Suite à cette désignation, le pays va mettre en place des mesures radicales à l’été 2012. Fabio Capello est désigné sélectionneur. Le mot est clair, assurer la transition en permettant à une nouvelle génération d’apparaître. Très rapidement, Andrei Arshavin, Roman Pavlyuchenko, Diniyar Bilyaletdinov ou encore Yuri Zhirkov – ce dernier fera son retour – sont écartés tandis que Denis Cheryshev, Fyodor Smolov, Aleksandr Kokorin et Maksim Kanunnikov font leurs premiers pas avec la Russie. Un passage de témoin qui se met en place tout doucement et qui débouchera sur une élimination en phase de poule lors du Mondial 2014. Une déception loin d’être rédhibitoire, car Fabio Capello est confirmé dans ses fonctions. Un choix loin d’être payant puisque la Russie va être en difficulté lors des éliminatoires de l’Euro 2016 et le technicien italien sera remercié. Malgré l’arrivée de Leonid Slutski venu jouer les pompiers de service, la Sbornaïa quittera le Championnat d’Europe prématurément. Une sortie de route sans gloire qui laissait place à de grandes incertitudes.

Le magicien Cherchesov

La Russie a perdu quasiment quatre ans et doit repartir d’une feuille quasiment blanche. Pour rattraper ce retard, un nom semble tenir la corde, celui de Kurban Berdyev. Cet entraîneur turkmène réputé en Russie pour avait du Rubin Kazan un club qui compte à l’échelle nationale avec deux titres en 2008 et 2009 sortait d’un exercice accompli avec le FK Rostov. Deuxième du championnat avec une équipe qu’il avait sauvé de la relégation, il se présentait comme un candidat idéal. D’autant plus qu’il avait mis fin à son contrat avec le club pour prendre les rênes de la Russie. Finalement, Stanislav Cherchesov deviendra sélectionneur avec la volonté d’apporter davantage de cohérence dans une équipe qui en manquait jusque là. En s’inspirant du travail entamé par ses prédécesseurs, il apporte très vite sa patte et met en place une équipe mieux équilibrée. Malgré une élimination en phase de poules de la dernière Coupe des Confédérations et des rumeurs faisant part d’une éventuelle crise au sein du groupe, Stanislav Cherchesov semble avoir trouvé la bonne formule.

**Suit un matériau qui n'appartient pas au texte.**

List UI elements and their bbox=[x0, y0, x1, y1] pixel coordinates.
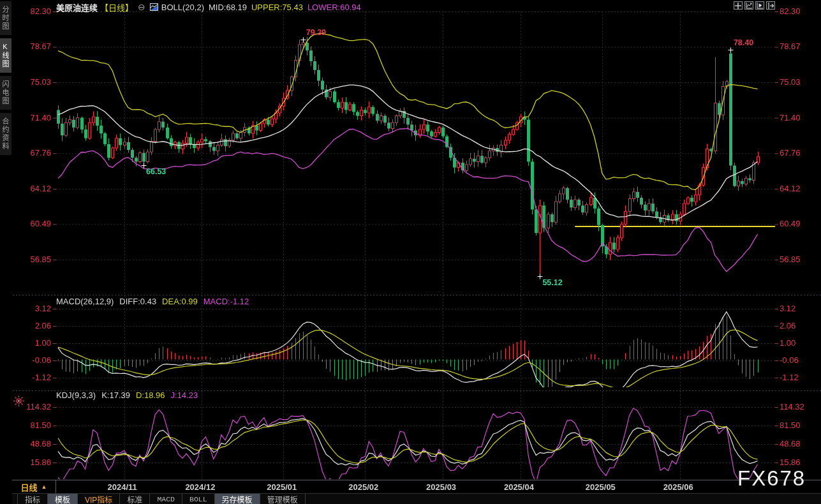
axis-pan-icon[interactable] bbox=[755, 1, 764, 10]
x-axis-month-label: 2025/06 bbox=[663, 482, 693, 492]
x-axis-month-label: 2024/12 bbox=[185, 482, 215, 492]
kdj-k-value: K:17.39 bbox=[101, 390, 130, 400]
price-axis-label-right: 60.49 bbox=[780, 220, 801, 228]
price-axis-label-left: 82.30 bbox=[18, 8, 51, 15]
macd-axis-label-right: 3.12 bbox=[780, 305, 795, 313]
kdj-axis-label-right: 15.86 bbox=[780, 459, 801, 466]
toolbar-tab[interactable]: 指标 bbox=[17, 494, 48, 504]
price-axis-label-left: 64.12 bbox=[18, 185, 51, 193]
macd-axis-label-left: -1.12 bbox=[18, 374, 51, 382]
toolbar-tab[interactable]: 标准 bbox=[120, 494, 150, 504]
toolbar-tab[interactable]: 另存模板 bbox=[215, 494, 260, 504]
price-extreme-label: 66.53 bbox=[146, 167, 166, 176]
macd-axis-label-left: 2.06 bbox=[18, 322, 51, 330]
boll-upper-value: UPPER:75.43 bbox=[251, 3, 303, 12]
price-axis-label-left: 75.03 bbox=[18, 78, 51, 86]
period-tag: 【日线】 bbox=[100, 1, 133, 13]
kdj-d-value: D:18.96 bbox=[136, 390, 165, 400]
collapse-panel-icon[interactable] bbox=[766, 1, 775, 10]
price-extreme-label: 78.40 bbox=[734, 38, 753, 47]
macd-axis-label-left: 3.12 bbox=[18, 305, 51, 313]
period-selector-button[interactable]: 日线 ▲ bbox=[12, 480, 56, 493]
price-axis-label-right: 78.67 bbox=[780, 43, 801, 50]
toolbar-tab[interactable]: MACD bbox=[150, 494, 182, 504]
toolbar-tab[interactable]: VIP指标 bbox=[78, 494, 120, 504]
chart-canvas[interactable] bbox=[0, 0, 821, 504]
kdj-pane-header: KDJ(9,3,3) K:17.39 D:18.96 J:14.23 bbox=[56, 390, 198, 400]
macd-pane-header: MACD(26,12,9) DIFF:0.43 DEA:0.99 MACD:-1… bbox=[56, 297, 249, 306]
price-axis-label-right: 75.03 bbox=[780, 78, 801, 86]
price-axis-label-right: 71.40 bbox=[780, 114, 801, 122]
price-axis-label-left: 78.67 bbox=[18, 43, 51, 50]
price-axis-label-right: 56.85 bbox=[780, 256, 801, 263]
chart-toolbar bbox=[734, 1, 775, 10]
period-arrow-icon: ▲ bbox=[41, 484, 47, 490]
toolbar-tab[interactable]: BOLL bbox=[182, 494, 215, 504]
x-axis-month-label: 2025/03 bbox=[426, 482, 456, 492]
price-axis-label-right: 67.76 bbox=[780, 149, 801, 157]
toolbar-tab[interactable]: 模板 bbox=[48, 494, 78, 504]
period-label: 日线 bbox=[21, 481, 38, 493]
macd-axis-label-left: 1.00 bbox=[18, 339, 51, 347]
kdj-j-value: J:14.23 bbox=[171, 390, 198, 400]
kdj-axis-label-left: 15.86 bbox=[18, 459, 51, 466]
axis-zoom-icon[interactable] bbox=[744, 1, 753, 10]
sun-marker-icon bbox=[13, 396, 24, 409]
macd-dea-value: DEA:0.99 bbox=[162, 297, 198, 306]
x-axis-month-label: 2025/05 bbox=[586, 482, 616, 492]
sidebar-tab[interactable]: 闪电图 bbox=[0, 76, 11, 110]
macd-axis-label-right: -1.12 bbox=[780, 374, 799, 382]
indicator-thumbnail-icon bbox=[150, 3, 158, 11]
boll-mid-value: MID:68.19 bbox=[209, 3, 247, 12]
price-extreme-label: 55.12 bbox=[542, 278, 562, 287]
kdj-axis-label-left: 48.68 bbox=[18, 440, 51, 448]
bottom-toolbar: 指标模板VIP指标标准MACDBOLL另存模板管理模板 bbox=[12, 493, 821, 504]
macd-axis-label-left: -0.06 bbox=[18, 357, 51, 364]
macd-param-label: MACD(26,12,9) bbox=[56, 297, 114, 306]
x-axis-month-label: 2025/01 bbox=[267, 482, 297, 492]
sidebar-tab[interactable]: 分时图 bbox=[0, 1, 11, 35]
watermark: FX678 bbox=[737, 466, 806, 491]
toolbar-tab[interactable]: 管理模板 bbox=[260, 494, 306, 504]
boll-lower-value: LOWER:60.94 bbox=[307, 3, 361, 12]
chart-type-sidebar: 分时图K线图闪电图合约资料 bbox=[0, 1, 12, 158]
kdj-axis-label-right: 81.50 bbox=[780, 422, 801, 429]
price-axis-label-right: 64.12 bbox=[780, 185, 801, 193]
macd-diff-value: DIFF:0.43 bbox=[119, 297, 156, 306]
macd-axis-label-right: 2.06 bbox=[780, 322, 795, 330]
kdj-param-label: KDJ(9,3,3) bbox=[56, 390, 96, 400]
kdj-axis-label-left: 81.50 bbox=[18, 422, 51, 429]
price-axis-label-left: 71.40 bbox=[18, 114, 51, 122]
sidebar-tab[interactable]: K线图 bbox=[0, 38, 11, 73]
macd-axis-label-right: -0.06 bbox=[780, 357, 799, 364]
price-axis-label-right: 82.30 bbox=[780, 8, 801, 15]
crosshair-tool-icon[interactable] bbox=[734, 1, 743, 10]
symbol-name: 美原油连续 bbox=[56, 1, 98, 13]
kdj-axis-label-right: 114.32 bbox=[780, 403, 804, 411]
sidebar-tab[interactable]: 合约资料 bbox=[0, 113, 11, 155]
boll-param-label: BOLL(20,2) bbox=[161, 3, 204, 12]
zoom-out-icon[interactable]: ⊖ bbox=[138, 3, 145, 11]
x-axis-month-label: 2025/04 bbox=[504, 482, 534, 492]
macd-axis-label-right: 1.00 bbox=[780, 339, 795, 347]
symbol-header: 美原油连续 【日线】 ⊖ BOLL(20,2) MID:68.19 UPPER:… bbox=[56, 2, 361, 12]
x-axis-month-label: 2025/02 bbox=[348, 482, 378, 492]
price-axis-label-left: 60.49 bbox=[18, 220, 51, 228]
price-extreme-label: 79.39 bbox=[306, 28, 326, 37]
price-axis-label-left: 56.85 bbox=[18, 256, 51, 263]
price-axis-label-left: 67.76 bbox=[18, 149, 51, 157]
kdj-axis-label-right: 48.68 bbox=[780, 440, 801, 448]
macd-macd-value: MACD:-1.12 bbox=[203, 297, 249, 306]
x-axis-month-label: 2024/11 bbox=[108, 482, 137, 492]
chart-window: 分时图K线图闪电图合约资料 美原油连续 【日线】 ⊖ BOLL(20,2) MI… bbox=[0, 0, 821, 504]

Tout d’abord, il décide de renouveler sa défense en écartant les frères Berezutsky et Sergei Ignashevich. Un choix fort puisque les trois hommes composaient l’arrière garde russe pendant une décennie. D’ailleurs, il n’hésitera pas à mettre au placard Artem Dzyuba (Arsenal Tula) ou Igor Denisov (Lokomotiv Moscou) pour cause de divergences. Très vite il met en place un lourd travail tactique et se concentre beaucoup sur la psychologie des joueurs. Un message qui rentre très vite dans les têtes. Défenseur de l’Akhmat Grozny, Andrey Semenov expliquait fin 2016 à Izvestia que l’arrivée de Cherchesov était bénéfique : « Avec lui, le plus important c’est la discipline, la responsabilité et il motive toujours ses joueurs. Je ne veux pas comparer. Ces deux entraîneurs aiment la discipline. Simplement, Stanislav Cherchesov est un entraîneur russophone et il lui est plus facile de communiquer avec les joueurs. » Des qualités prisées par un groupe clairement acquis à sa cause.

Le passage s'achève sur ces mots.